For this reason, we have to use a special splitting strategy when performing cross-validation. Here's a quick visualisation of what we're aiming for:

First, we define our held-out Test set (in the diagram above, the Test set spans four weeks from week 9 20224 to week 13 2024). This is the final "out-of-time" split which we will use to estimate our model's real-world performance.

Next, we create our k cross-validation splits (i.e., we create k versions of the Train and Validation sets). Each Train split begins at week 1 2023, and goes up to the week before the Val split.

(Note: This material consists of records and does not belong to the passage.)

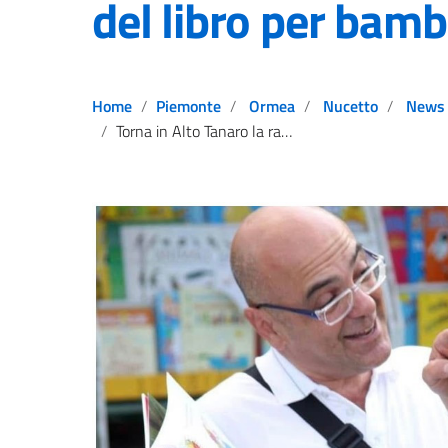
del libro per bamb
Home
Piemonte
Ormea
Nucetto
News
Torna in Alto Tanaro la rassegna del libro per bambini e ragazzi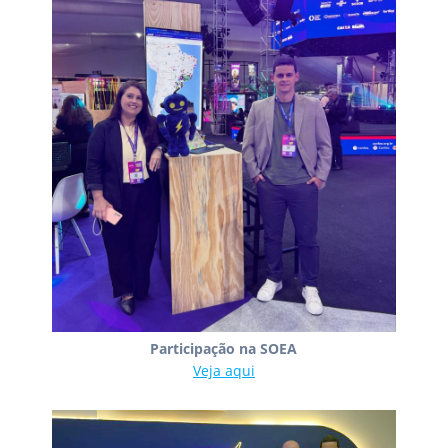
Participação na SOEA
Veja aqui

Scikit-learn provides a handy TimeSeriesSplit class which helps you do this:

from sklearn.model_selection import TimeSeriesSplit

tscv = TimeSeriesSplit(n_splits=5)

scores = []

for i, (train_index, val_index) in enumerate(tscv.split(X)):
    # If you want to visualise the folds
    # print(f"Fold {i}:")
    # print(f"  Train: index={train_index}")
    # print(f"  Val:  index={val_index}")

    train_X = X_train.loc[train_index]
    train_y = y_train.loc[train_index]
    val_X = X_train.loc[val_index]
    val_y = y_train.loc[val_index]

    clf = RandomForestClassifier()

    # Fit the model to your `Train` set
    clf.fit(train_X, train_y)

    # Generate predictions on `Test` and evaluate
    y_pred = clf.predict(val_X)
    scores.append(roc_auc_score(val_y, y_pred))

print(np.mean(scores))

(Note that I've not included nested cross-validation here – there's only a single held-out Test split, which contains 4 weeks of data. This is partly for brevity and partly to illustrate that you don't always need to use every tool in your toolbox. The appropriate cross-validation strategy will always depend on the situation.)